Artificial intelligence could change the art of investing

Artificial intelligence (AI) has already changed some activities, including parts of finance like fraud prevention, but not yet fund management and stock-picking. That seems odd: machine learning, a subset of AI that excels at finding patterns and making predictions using reams of data, looks like an ideal tool for the business. Yet well-established “quant” hedge funds in London or New York are often sniffy about its potential. In San Francisco, however, where machine learning is so much part of the furniture the term features unexplained on roadside billboards, a cluster of upstart hedge funds has sprung up in order to exploit these techniques.

Babak Hodjat, co-founder of Sentient Technologies, an AI startup with a hedge-fund arm, says that, left to their own devices, machine-learning techniques are prone to “overfit”, ie, to finding peculiar patterns in the specific data they are trained on that do not hold up in the wider world. This is especially true of financial data, he says, because of their comparative paucity. Share-price time series going back decades still contain far less information than, say, the image data used to train Facebook’s facial-recognition algorithms. The trick, then, is to take a more thoughtful approach to deploying AI. 

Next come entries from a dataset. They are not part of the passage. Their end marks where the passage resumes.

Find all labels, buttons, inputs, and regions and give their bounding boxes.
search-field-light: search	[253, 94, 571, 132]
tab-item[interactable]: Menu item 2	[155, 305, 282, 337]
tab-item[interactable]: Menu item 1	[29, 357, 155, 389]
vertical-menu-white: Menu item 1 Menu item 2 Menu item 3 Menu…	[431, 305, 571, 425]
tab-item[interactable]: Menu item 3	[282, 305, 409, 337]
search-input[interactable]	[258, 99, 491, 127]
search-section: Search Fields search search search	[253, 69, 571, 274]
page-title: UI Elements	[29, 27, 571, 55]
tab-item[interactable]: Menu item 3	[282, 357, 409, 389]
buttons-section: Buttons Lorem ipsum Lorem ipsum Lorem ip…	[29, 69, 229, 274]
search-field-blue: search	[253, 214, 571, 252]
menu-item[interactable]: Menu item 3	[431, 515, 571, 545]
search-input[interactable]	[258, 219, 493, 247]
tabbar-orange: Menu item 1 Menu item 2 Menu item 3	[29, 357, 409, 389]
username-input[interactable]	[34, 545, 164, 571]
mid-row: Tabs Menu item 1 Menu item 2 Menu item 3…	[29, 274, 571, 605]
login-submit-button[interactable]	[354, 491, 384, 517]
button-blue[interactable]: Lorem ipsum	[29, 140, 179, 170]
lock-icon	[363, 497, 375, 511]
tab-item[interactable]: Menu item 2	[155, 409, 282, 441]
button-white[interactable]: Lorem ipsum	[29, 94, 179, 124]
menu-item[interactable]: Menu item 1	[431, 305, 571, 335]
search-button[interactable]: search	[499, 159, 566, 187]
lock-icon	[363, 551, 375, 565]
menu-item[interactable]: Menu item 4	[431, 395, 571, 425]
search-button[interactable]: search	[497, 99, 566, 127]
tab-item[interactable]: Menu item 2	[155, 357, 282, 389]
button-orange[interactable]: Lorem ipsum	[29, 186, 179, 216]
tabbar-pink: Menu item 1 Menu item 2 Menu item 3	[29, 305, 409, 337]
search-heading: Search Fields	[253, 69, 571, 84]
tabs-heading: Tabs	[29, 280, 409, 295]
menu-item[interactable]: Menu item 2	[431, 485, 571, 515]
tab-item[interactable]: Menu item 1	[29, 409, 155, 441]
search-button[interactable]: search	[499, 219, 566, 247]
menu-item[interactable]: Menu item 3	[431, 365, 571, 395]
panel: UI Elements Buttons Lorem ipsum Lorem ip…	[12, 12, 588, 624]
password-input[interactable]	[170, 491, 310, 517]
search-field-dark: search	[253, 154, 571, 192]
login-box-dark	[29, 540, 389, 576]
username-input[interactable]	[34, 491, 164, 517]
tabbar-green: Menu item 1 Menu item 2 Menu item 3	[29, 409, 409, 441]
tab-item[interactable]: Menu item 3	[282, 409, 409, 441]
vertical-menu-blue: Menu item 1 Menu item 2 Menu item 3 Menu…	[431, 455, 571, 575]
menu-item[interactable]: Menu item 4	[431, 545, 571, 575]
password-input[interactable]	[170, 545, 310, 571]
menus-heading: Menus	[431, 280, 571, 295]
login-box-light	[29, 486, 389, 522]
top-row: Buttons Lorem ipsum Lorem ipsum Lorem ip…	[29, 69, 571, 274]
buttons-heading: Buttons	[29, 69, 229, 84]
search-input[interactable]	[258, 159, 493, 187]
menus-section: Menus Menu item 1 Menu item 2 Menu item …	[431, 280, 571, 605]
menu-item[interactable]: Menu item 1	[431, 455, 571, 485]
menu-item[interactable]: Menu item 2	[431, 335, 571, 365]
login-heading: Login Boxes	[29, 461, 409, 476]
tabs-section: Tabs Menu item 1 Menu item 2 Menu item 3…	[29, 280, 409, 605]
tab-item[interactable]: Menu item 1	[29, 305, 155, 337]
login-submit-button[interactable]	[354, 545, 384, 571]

Another San Francisco hedge fund that draws on an even wider pool of expertise, by virtue of its unusual business model, is Numerai, a firm founded in 2015 that launched its first fund this autumn. It starts by taking financial data and then encrypts them so that they are unrecognisable. Its chief operating officer, Matthew Boyd, says this turns them into a “pure math problem”. The idea is that this avoids biases creeping into models—and appeals to Valley types better than the grubby business of picking securities.

At least in investing, more artificial intelligence does not necessarily mean less of the human kind. Now, however, even smaller companies can crunch data at a large scale, thanks to database tools such as Hadoop and Apache Spark, and the possibility of renting cheap server capacity from Amazon Web Services.